Im Zentrum des Gesprächs standen Voraussetzung, Verlauf und Wirkung der Reformation. „Was auch immer am 31. Oktober 1517 geschehen ist“, so Scheer, „an der Bedeutung der Thesen selbst gibt es keine Zweifel.“ Luther hätte mit diesem „mutigen und selbstlosen“ Vorgehen einen „gigantischen Tsunami“ ausgelöst.

Das 500ste Reformationsjubiläum ist für Superintendent und Meistergildner Schlüter mit einem Prozess der Selbstversicherung und der Auseinandersetzung mit der Reformationsgeschichte verbunden. Doch eine Veränderung erwartet er weder für die Welt noch für die evangelische Kirche. „Es gibt keine neue Erweckungsbewegung.“

Für Propst, Stadtdechant und Meistergildner Coersmeier („Ich fühle mich wohl in dieser ehemaligen katholischen Kirche.“) bleibt es „schmerzlich“, dass es die Trennung der Christen gab und gibt.

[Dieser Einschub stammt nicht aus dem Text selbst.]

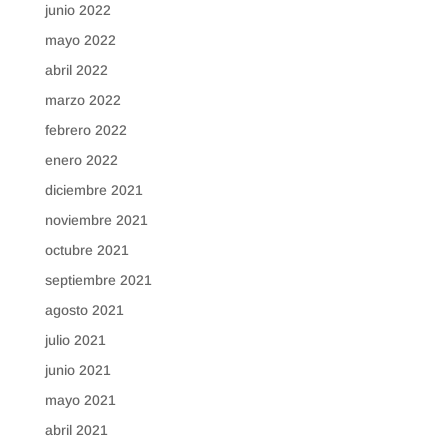
junio 2022
mayo 2022
abril 2022
marzo 2022
febrero 2022
enero 2022
diciembre 2021
noviembre 2021
octubre 2021
septiembre 2021
agosto 2021
julio 2021
junio 2021
mayo 2021
abril 2021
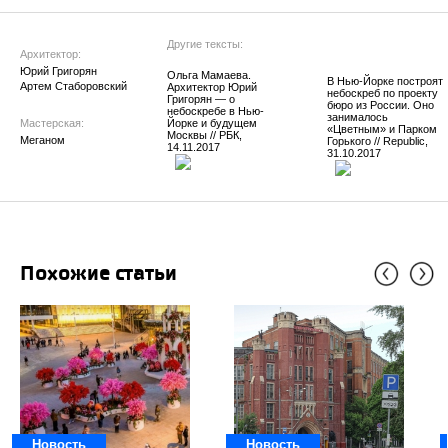
Другие тексты:
Архитектор:
Юрий Григорян
Ольга Мамаева.
В Нью-Йорке построят
Артем Стаборовский
Архитектор Юрий
небоскреб по проекту
Григорян — о
бюро из России. Оно
небоскребе в Нью-
занималось
Йорке и будущем
Мастерская:
«Цветным» и Парком
Москвы // РБК,
Меганом
Горького // Republic,
14.11.2017
31.10.2017
Похожие статьи
Новость
Новость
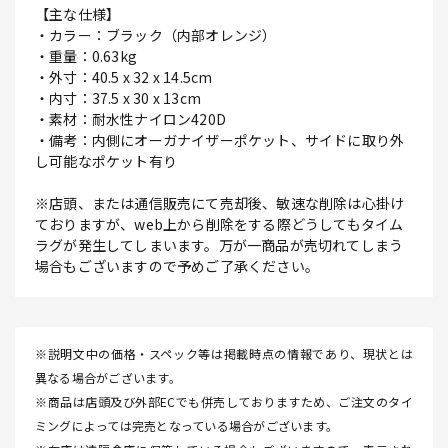
【主な仕様】
・カラー：ブラック（内部オレンジ）
・重量：0.63kg
・外寸：40.5 x 32 x 14.5cm
・内寸：37.5 x 30 x 13cm
・素材：耐水性ナイロン420D
・備考：内側にオーガナイザーポケット、サイドに取り外
し可能なポケット有り
※店頭、または通信販売にて売却後、敏速な削除は心掛け
ておりますが、web上から削除をする際どうしてもタイム
ラグが発生してしまいます。万が一商品が売切れてしまう
場合もございますので予めご了承ください。
※説明文中の価格・スペック等は掲載時点の情報であり、現状とは
異なる場合がございます。
※商品は店頭及び外部ECでも併売しておりますため、ご注文のタイ
ミングによっては完売となっている場合がございます。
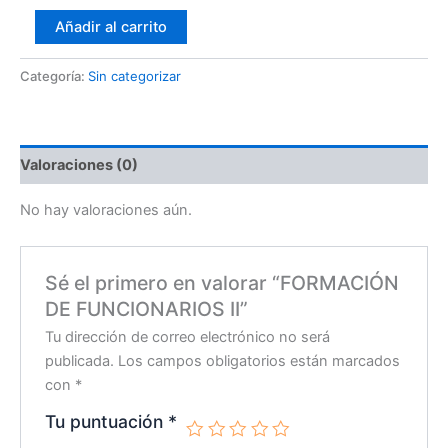
Añadir al carrito
Categoría:
Sin categorizar
Valoraciones (0)
No hay valoraciones aún.
Sé el primero en valorar “FORMACIÓN
DE FUNCIONARIOS II”
Tu dirección de correo electrónico no será
publicada.
Los campos obligatorios están marcados
con
*
Tu puntuación
*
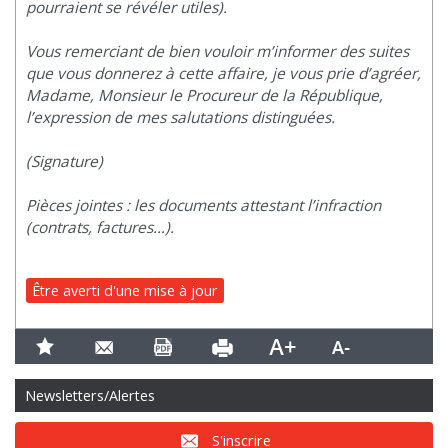
pourraient se révéler utiles).
Vous remerciant de bien vouloir m’informer des suites
que vous donnerez à cette affaire, je vous prie d’agréer,
Madame, Monsieur le Procureur de la République,
l’expression de mes salutations distinguées.
(Signature)
Pièces jointes : les documents attestant l’infraction
(contrats, factures…).
Être averti d'une mise à jour
Newsletters/Alertes
S'inscrire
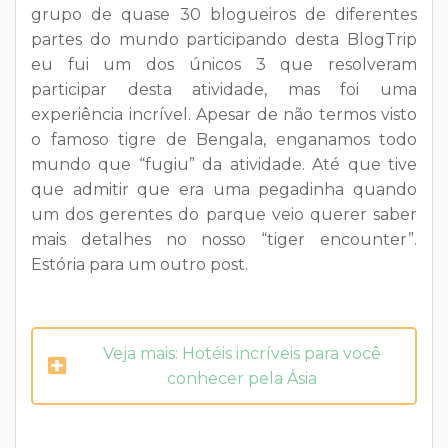
grupo de quase 30 blogueiros de diferentes
partes do mundo participando desta BlogTrip
eu fui um dos únicos 3 que resolveram
participar desta atividade, mas foi uma
experiência incrível. Apesar de não termos visto
o famoso tigre de Bengala, enganamos todo
mundo que “fugiu” da atividade. Até que tive
que admitir que era uma pegadinha quando
um dos gerentes do parque veio querer saber
mais detalhes no nosso “tiger encounter”.
Estória para um outro post.
Veja mais: Hotéis incríveis para você
conhecer pela Ásia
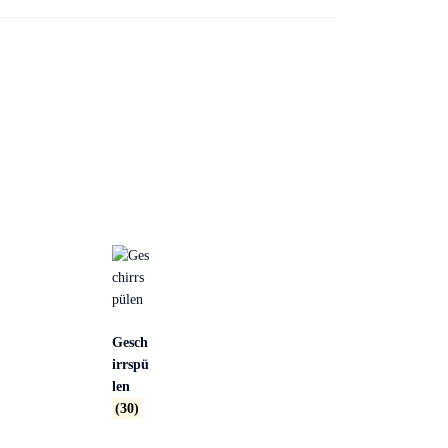
Gesch
irrspü
len
(30)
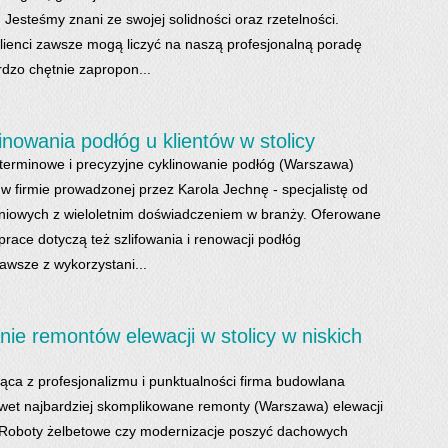
Jesteśmy znani ze swojej solidności oraz rzetelności.
lienci zawsze mogą liczyć na naszą profesjonalną poradę
rdzo chętnie zapropon...
linowania podłóg u klientów w stolicy
 terminowe i precyzyjne cyklinowanie podłóg (Warszawa)
 w firmie prowadzonej przez Karola Jechnę - specjalistę od
niowych z wieloletnim doświadczeniem w branży. Oferowane
prace dotyczą też szlifowania i renowacji podłóg
awsze z wykorzystani...
e remontów elewacji w stolicy w niskich
nąca z profesjonalizmu i punktualności firma budowlana
et najbardziej skomplikowane remonty (Warszawa) elewacji
 Roboty żelbetowe czy modernizacje poszyć dachowych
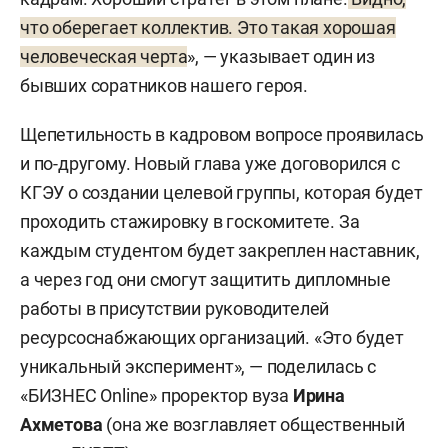
что оберегает коллектив. Это такая хорошая
человеческая черта
», — указывает один из
бывших соратников нашего героя.
Щепетильность в кадровом вопросе проявилась
и по-другому. Новый глава уже договорился с
КГЭУ о создании целевой группы, которая будет
проходить стажировку в госкомитете. За
каждым студентом будет закреплен наставник,
а через год они смогут защитить дипломные
работы в присутствии руководителей
ресурсоснабжающих организаций. «Это будет
уникальный эксперимент», — поделилась с
«БИЗНЕС Online» проректор вуза
Ирина
Ахметова
(она же возглавляет общественный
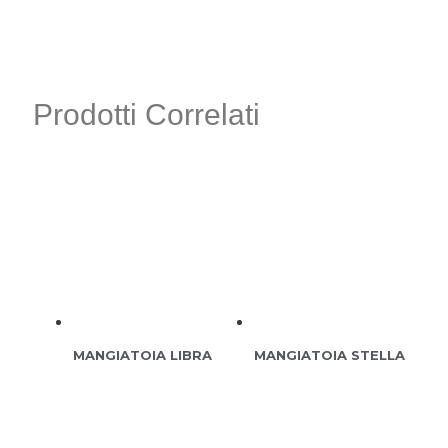
Prodotti Correlati
MANGIATOIA LIBRA
MANGIATOIA STELLA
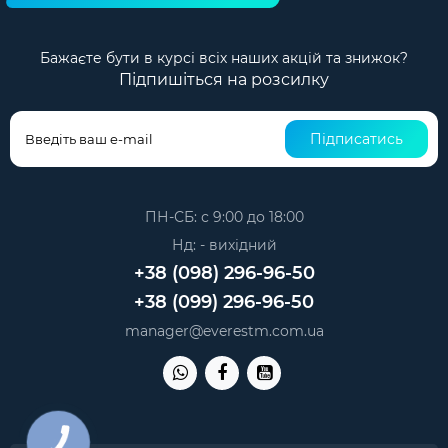
Бажаєте бути в курсі всіх наших акцій та знижок?
Підпишіться на розсилку
Підписатись
ПН-СБ: с 9:00 до 18:00
Нд: - вихідний
+38 (098) 296-96-50
+38 (099) 296-96-50
manager@everestm.com.ua
КНОПКА
ЗВ'ЯЗКУ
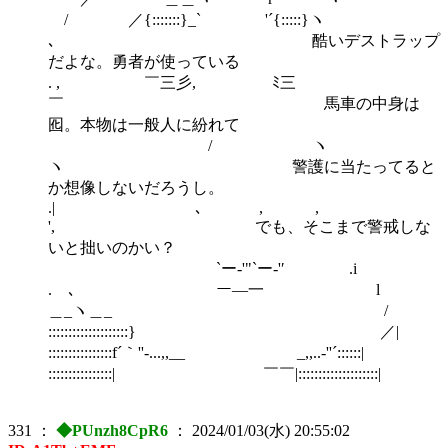
/ ／{:::::::}_` '´{:::::}ヽ
､ 酷いデストラップ
だよな。勇者が使っている
. , ￣三彡, ﾐ三
￣ 馬車の中身は
囮。本物は一般人に紛れて
/ ヽ
ヽ 警護に当たってると
か想像しないだろうし。
.| ､ , ,
', でも、そこまで警戒しな
いと拙いのかい？
`ー‐'"`ー‐'′ .i
. ､ ー―一 l
＿_ヽ＿_ /
::::::::::::::::::::} ／|
::::::::::::::::f´｀''-...,,__ _,,..-''´::::::|
::::::::::::::::| ￣￣|::::::::::::::::::::|
331
：
◆PUnzh8CpR6
：
2024/01/03(水) 20:55:02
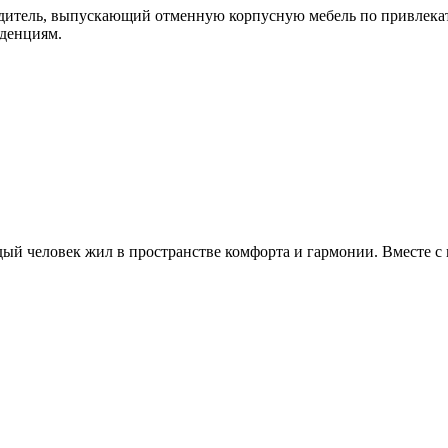
итель, выпускающий отменную корпусную мебель по привлекат
нденциям.
й человек жил в пространстве комфорта и гармонии. Вместе с н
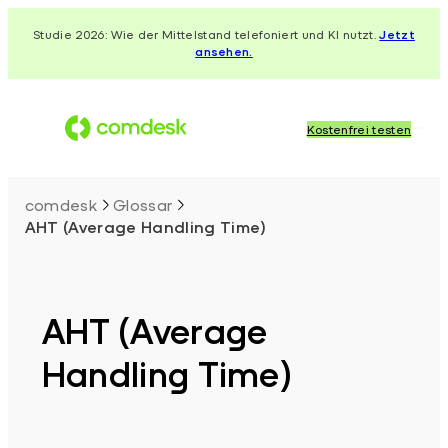
Zum
Studie 2026: Wie der Mittelstand telefoniert und KI nutzt.
Jetzt
Inhalt
ansehen.
springen
Kostenfrei testen
comdesk
Glossar
AHT (Average Handling Time)
AHT (Average
Handling Time)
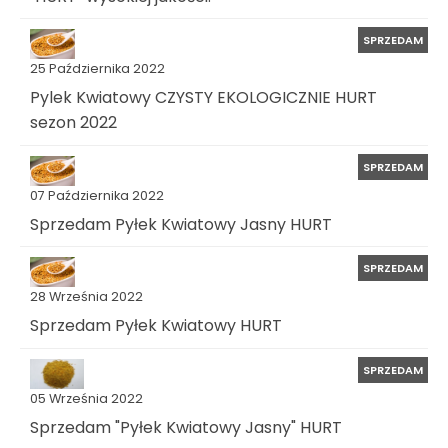
SPRZEDAM
25 Października 2022
Pylek Kwiatowy CZYSTY EKOLOGICZNIE HURT
sezon 2022
SPRZEDAM
07 Października 2022
Sprzedam Pyłek Kwiatowy Jasny HURT
SPRZEDAM
28 Września 2022
Sprzedam Pyłek Kwiatowy HURT
SPRZEDAM
05 Września 2022
Sprzedam "Pyłek Kwiatowy Jasny" HURT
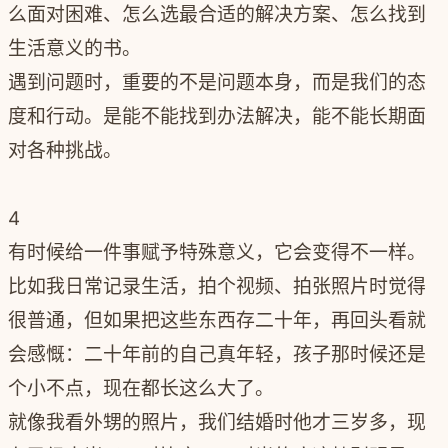
么面对困难、怎么选最合适的解决方案、怎么找到
生活意义的书。
遇到问题时，重要的不是问题本身，而是我们的态
度和行动。
是能不能找到办法解决，能不能长期面
对各种挑战。
4
有时候给一件事赋予特殊意义，它会变得不一样。
比如我日常记录生活，拍个视频、拍张照片时觉得
很普通，但如果把这些东西存二十年，再回头看就
会感慨：二十年前的自己真年轻，孩子那时候还是
个小不点，现在都长这么大了。
就像我看外甥的照片，我们结婚时他才三岁多，现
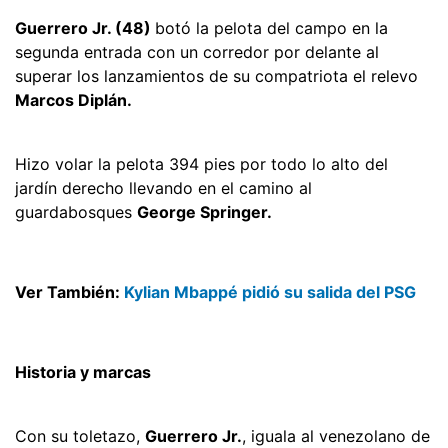
Guerrero Jr. (48)
botó la pelota del campo en la
segunda entrada con un corredor por delante al
superar los lanzamientos de su compatriota el relevo
Marcos Diplán.
Hizo volar la pelota 394 pies por todo lo alto del
jardín derecho llevando en el camino al
guardabosques
George Springer.
Ver También:
Kylian Mbappé pidió su salida del PSG
Historia y marcas
Con su toletazo,
Guerrero Jr.
, iguala al venezolano de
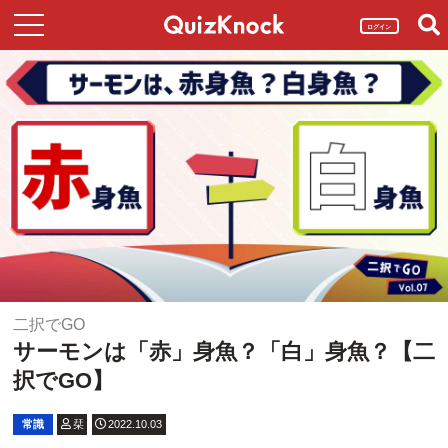
ログイン
二択でGO
サーモンは「赤」身魚？「白」身魚？【二
択でGO】
常識
栞
2022.10.03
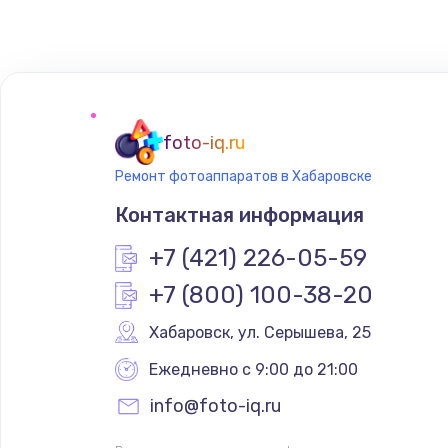
Замена сенсорного датчика
Замена сигнальной лампы
Замена системной платы
foto-iq.ru
Ремонт фотоаппаратов в Хабаровске
Замена температурного датчик
Контактная информация
Замена электроконфорки
+7 (421) 226-05-59
+7 (800) 100-38-20
Техобслуживание
Хабаровск
,
 ул. Серышева, 25
Установка / подключение / дем
Ежедневно с 9:00 до 21:00
info@foto-iq.ru
Прошивка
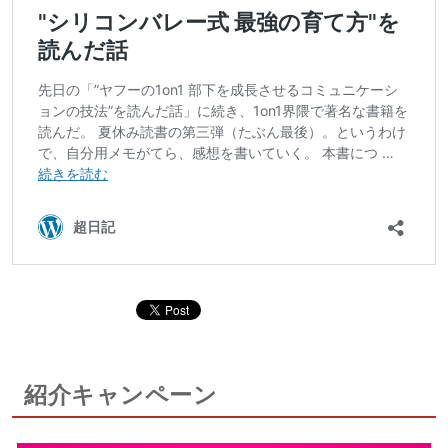
紹介キャンペーン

Deswegen möchte er das Reformationsjubiläum als solches nicht wirklich feiern. „Wenn es etwas zu feiern gibt, dann ist es die Mitte unseres Glaubens, nämlich Christus.“ In diesem Sinne sieht er Martin Luther als „gemeinsamen theologischen Lehrer, der uns hinführt zu Christus.“

Luther selbst, sagte Schlüter, hätte 1522 formuliert, man solle nicht lutherisch, sondern Christ heißen. Auf Schlüters Frage an Coersmeier, ob Papst Franziskus nicht auch ein Reformator sei, gab es eine klare Antwort: Reformator nein, Reformer ja. Franziskus wolle zurück zu den Ursprüngen der Kirche.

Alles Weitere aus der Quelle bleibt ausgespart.